I’ve struggled to watch the news lately. One war after another, lives lost in the channel, children suffering, atrocity after atrocity. It’s never ending. And disheartening. I wasn’t sure I wanted to burden the kids with a show about war-torn Syria and our country’s inexplicable inability to help its displaced. Perhaps something more light hearted?
But when I told my 8 year old we were going to review Nick Ahad’s adaptation, his eyes grew wide. “We read that at school mummy – it’s excellent!”
I couldn’t help thinking about this poignant lapse in judgement as I sat and watched the show at the Rose Theatre yesterday.
As you may have guessed the mise en scene is a classroom and the story is told through the gaze of the school children.

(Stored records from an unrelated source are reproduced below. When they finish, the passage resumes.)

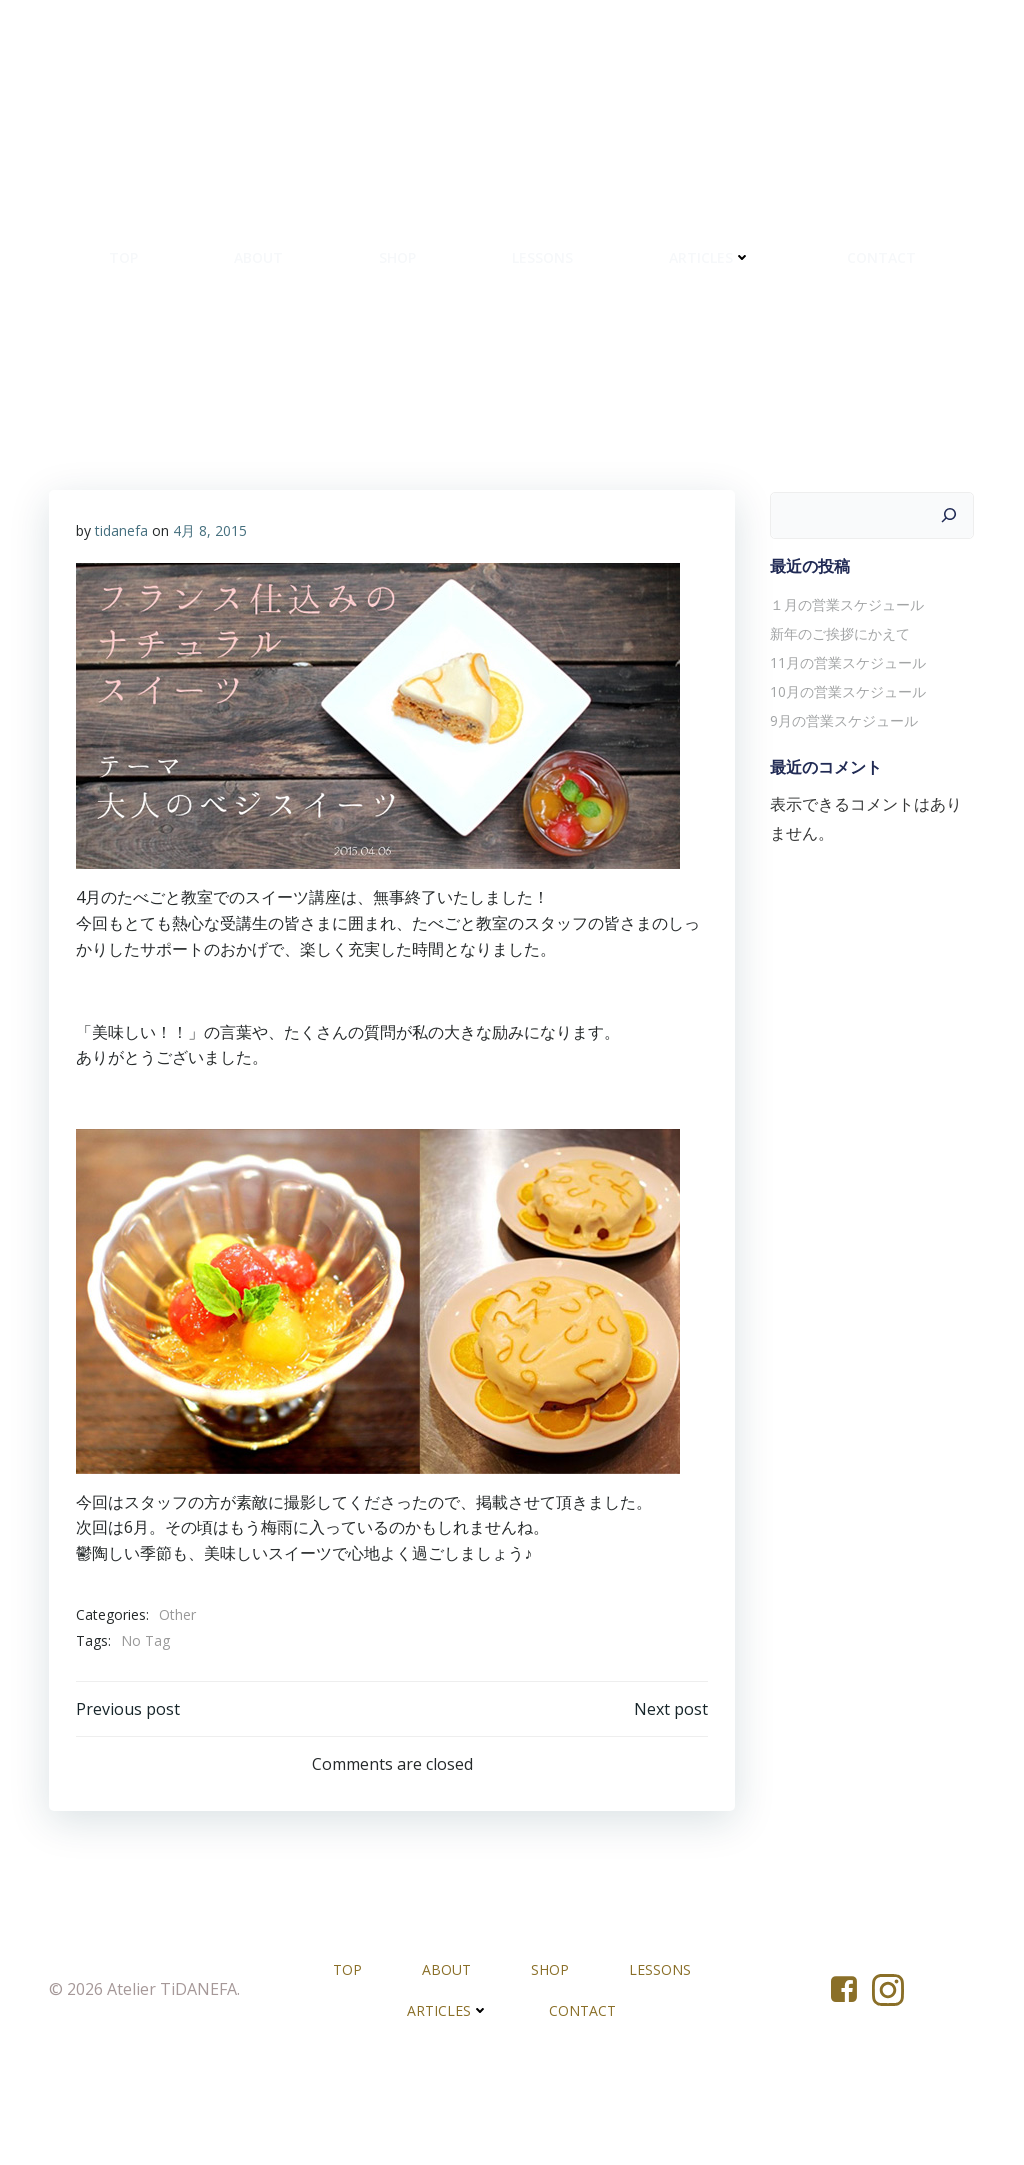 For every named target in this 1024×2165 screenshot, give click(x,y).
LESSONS (624, 264)
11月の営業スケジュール (845, 742)
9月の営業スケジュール (841, 800)
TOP (205, 264)
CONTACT (512, 329)
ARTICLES (792, 264)
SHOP (479, 264)
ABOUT (340, 264)
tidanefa (122, 614)
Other (178, 1699)
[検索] (952, 596)
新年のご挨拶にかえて (837, 713)
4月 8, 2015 (211, 614)
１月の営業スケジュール (844, 684)
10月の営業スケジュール (845, 771)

The first half is delivered from the perspective of Alexa (Sasha Desouza-willock), recently bereaved of her Dad and emotionally drawn to the boy with ‘the eyes of a Lion’.
With sincerity and innocence, her internal dialogue which breaks the fourth wall, reveals her confusion about Ahmet and his situation. She senses that he is different from her but at the same time, the same.

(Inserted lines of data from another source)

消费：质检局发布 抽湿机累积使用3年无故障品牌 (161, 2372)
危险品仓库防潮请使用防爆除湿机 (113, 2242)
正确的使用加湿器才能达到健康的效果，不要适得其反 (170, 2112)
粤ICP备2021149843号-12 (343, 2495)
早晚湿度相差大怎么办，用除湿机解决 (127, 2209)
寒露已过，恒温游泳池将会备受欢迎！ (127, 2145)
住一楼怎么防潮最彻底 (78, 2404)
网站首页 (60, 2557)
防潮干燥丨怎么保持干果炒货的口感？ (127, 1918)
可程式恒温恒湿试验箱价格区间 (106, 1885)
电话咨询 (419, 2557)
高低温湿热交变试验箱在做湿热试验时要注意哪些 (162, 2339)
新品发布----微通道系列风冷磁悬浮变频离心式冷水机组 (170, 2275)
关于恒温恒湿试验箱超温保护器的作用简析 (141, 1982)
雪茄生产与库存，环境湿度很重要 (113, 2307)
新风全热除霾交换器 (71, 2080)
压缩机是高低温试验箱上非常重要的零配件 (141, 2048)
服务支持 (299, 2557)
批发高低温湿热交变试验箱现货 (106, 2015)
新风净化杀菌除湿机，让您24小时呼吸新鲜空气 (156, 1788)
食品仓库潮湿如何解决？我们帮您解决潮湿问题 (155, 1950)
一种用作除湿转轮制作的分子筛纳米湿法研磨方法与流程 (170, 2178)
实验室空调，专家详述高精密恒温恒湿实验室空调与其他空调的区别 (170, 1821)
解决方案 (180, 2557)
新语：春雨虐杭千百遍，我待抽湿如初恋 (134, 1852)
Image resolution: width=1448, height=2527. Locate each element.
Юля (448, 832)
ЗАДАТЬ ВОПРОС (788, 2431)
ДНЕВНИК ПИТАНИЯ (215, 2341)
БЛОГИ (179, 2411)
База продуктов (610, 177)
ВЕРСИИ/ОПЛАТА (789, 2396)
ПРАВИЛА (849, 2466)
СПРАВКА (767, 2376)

What language does he speak? Where is he from? What fruits does he like? Together with her ‘A team’ they embark on a mission to find out more. Climbing the clever jungle gym set (Lily Arnold) to the theme tune of mission impossible, they gameify their quest for answers.
‘Why don’t they stay in France?‘
It’s a light and perky start but the story darkens when the children overhear bigoted parents referring to ‘filthy refugees’ and their reliance on benefits. Brendan the Bully (Joe Mcnamara) paints a wonderful portrayal of how easily children are influenced by their parent’s prejudices with pitiful outcomes.

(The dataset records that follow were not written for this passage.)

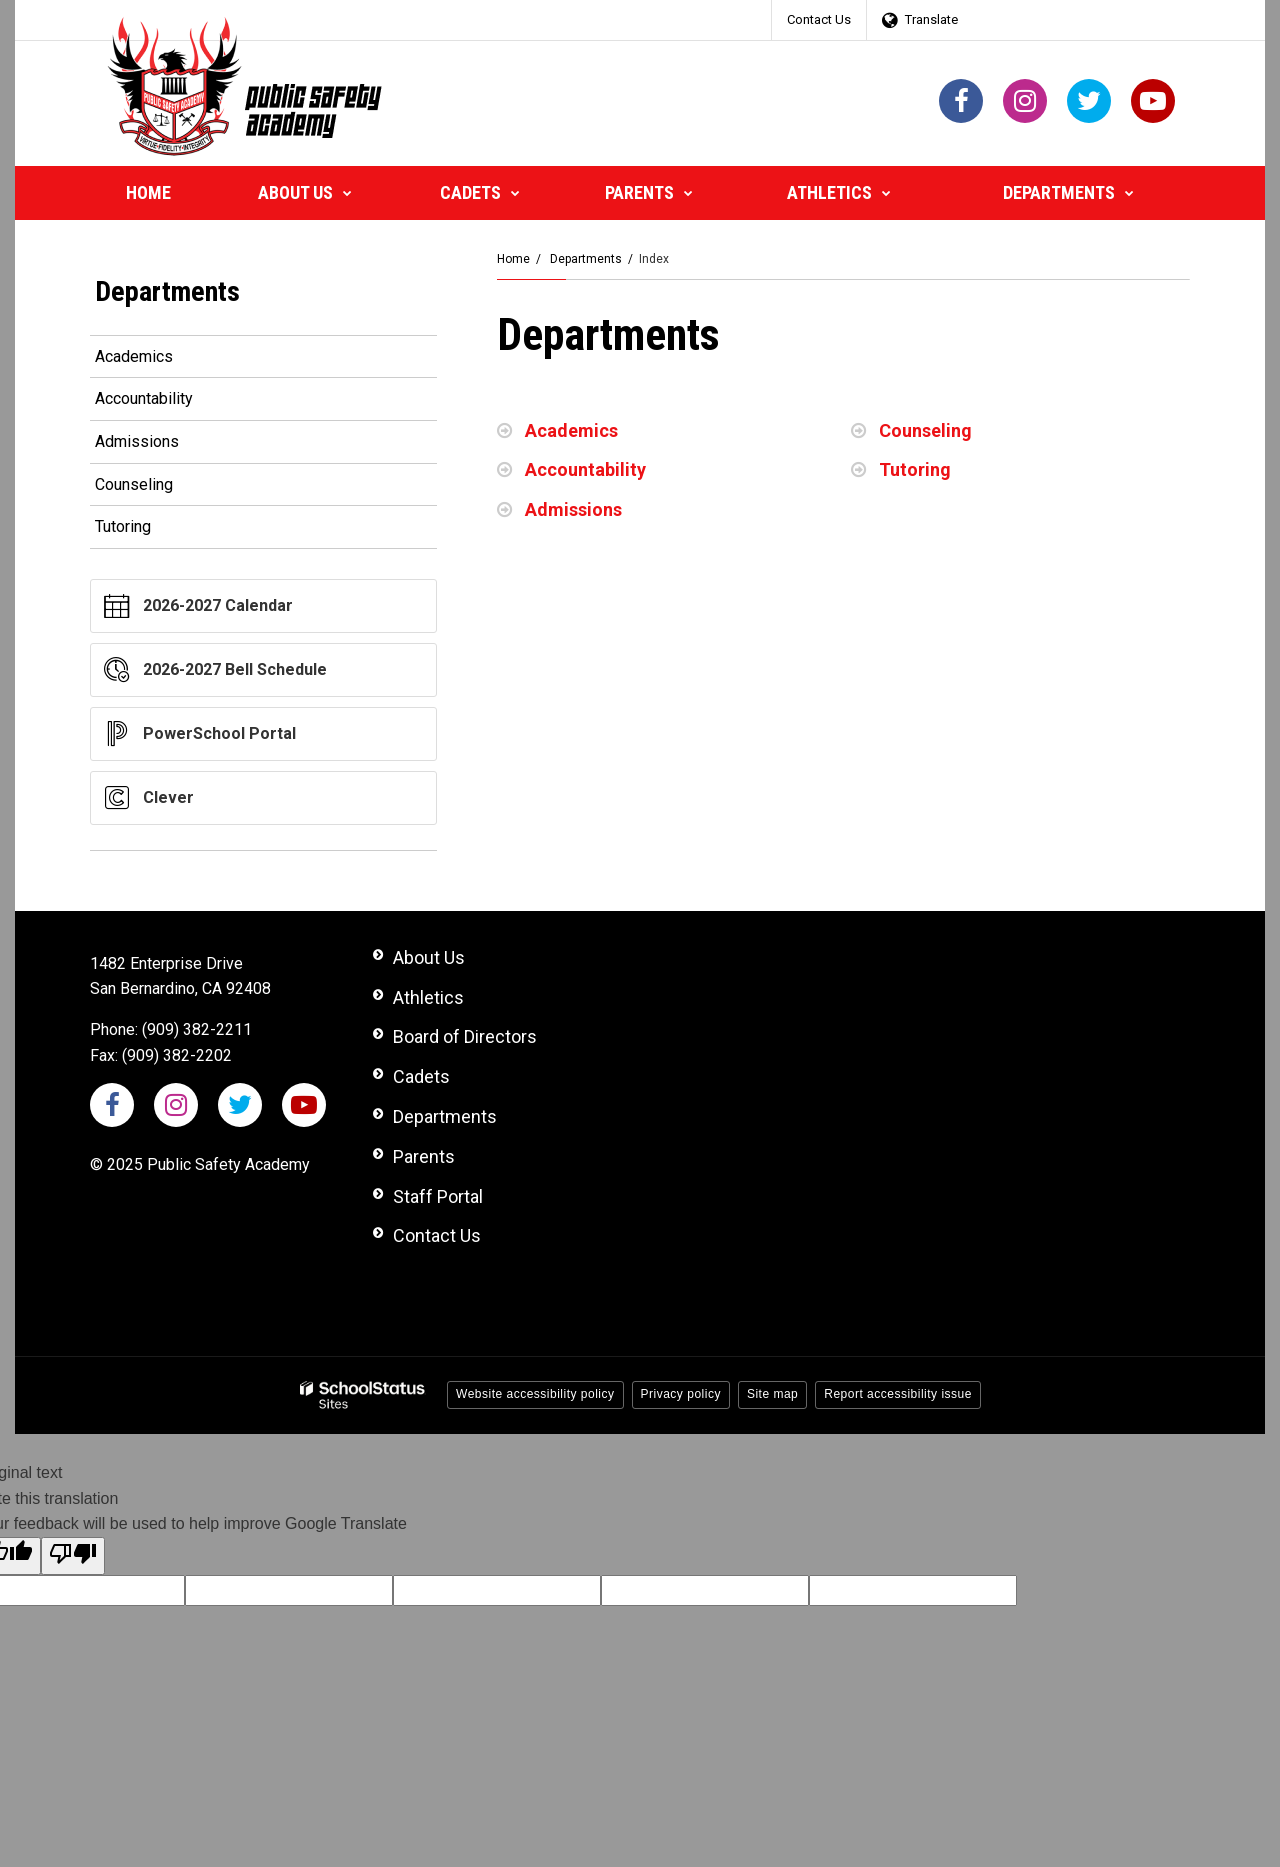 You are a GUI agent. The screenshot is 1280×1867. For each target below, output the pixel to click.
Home (513, 259)
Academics (571, 430)
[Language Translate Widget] (925, 20)
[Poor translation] (73, 1556)
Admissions (573, 509)
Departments (586, 259)
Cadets (421, 1076)
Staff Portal (438, 1196)
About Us (429, 957)
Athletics (428, 997)
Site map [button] (772, 1394)
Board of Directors (465, 1036)
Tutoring (915, 469)
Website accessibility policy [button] (535, 1394)
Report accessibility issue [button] (898, 1394)
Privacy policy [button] (681, 1394)
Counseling (925, 430)
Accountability (585, 469)
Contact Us (819, 19)
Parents (424, 1156)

Alexa is bewildered by the cruel lack of empathy shown to Ahmet. Like Harper Lee’s To Kill a Mockingbird (referenced in the show) the child’s perspective is a powerful tool in realising how far we’ve strayed from our moral compass.
Sadly for Ahmet, discrimination is ubiquitous. Even one of the school teachers holds racist beliefs, masked in passive aggression and turning a ‘blind eye’ but who is finally exposed at the end. A chilling reminder of how deep racism permeates our culture.
It sounds like heavy stuff but told with humour and heart, for the most part – we sat laughing. The adult cast skilfully embodies the playful, fidgety frivolity of childhood. Swinging from the scenery, tugging awkwardly at their sleeves and using lemon sherbets as playground currency.
We loved the characterisation of Clarissa the ballet loving brat (Zoe Zak) and Michael the gold stars hungry swot ( Abdul-Malik Janneh)
There is real tenderness coupled with scenes of riotous physicality. Fighting and football playing is captured with clever choreography (Kloe Dean and Maisie Carter) and complimenting sound effects (Giles Thomas).
In many ways this is a celebration of childhood, the power of friendship and the important message that we can all effect change, no matter how small. And yet there is an intended discomfort in the delivery. Both the first and second half start with a rude awakening. Sudden flashes of light, stage smoke and strobe lighting bring us back to Ahmet’s journey, danger and threat.
In the second half Ahmet tells his story of disrupted normality – his parents who got left behind and his sister who perished on the journey. Rokey plays this role with sensitivity to the complexity of his plight – a nine year old boy who has has seen the worst of humanity but still relishes in football and friendship.
With the border due to close, Alexa and her crew embark on a daring mission to reunite Ahmet with his parents. Distrusting of the PM and the press they identify their one chance – the Queen. A hilarious adventure to Buckingham Palace unravels where the children get mistaken for ‘tiny terrorists’. A wave of accidental press and subsequent support for their cause follows culminating in feel good finale which sees Ahmet and his family granted permanent asylum.
Overall this show his hugely entertaining but also thought- provoking. On leaving the theatre my six year old asked ‘ …but is that war stuff real…I thought it was just in movies?’ It’s a difficult but necessary conversation and one I had neglected to have till now.
This is an important show with a powerful message. The book was written by Onjali Q. Rauf in 2018 but remains depressingly relevant and, in the wake of recent events and a growing refugee crisis – ever topical.
Prepare to laugh, shed a tear and walk out with a little more kindness in your heart.
The Boy at the Back of the Class is playing at the Rose Theatre, Kingston until 22nd February ahead of it’s national tour. More info here
Recommended for ages 6+ but all welcome. My 6 and 8 year old boys loved this show and the 2hrs 10 mins (incl interval) flew by.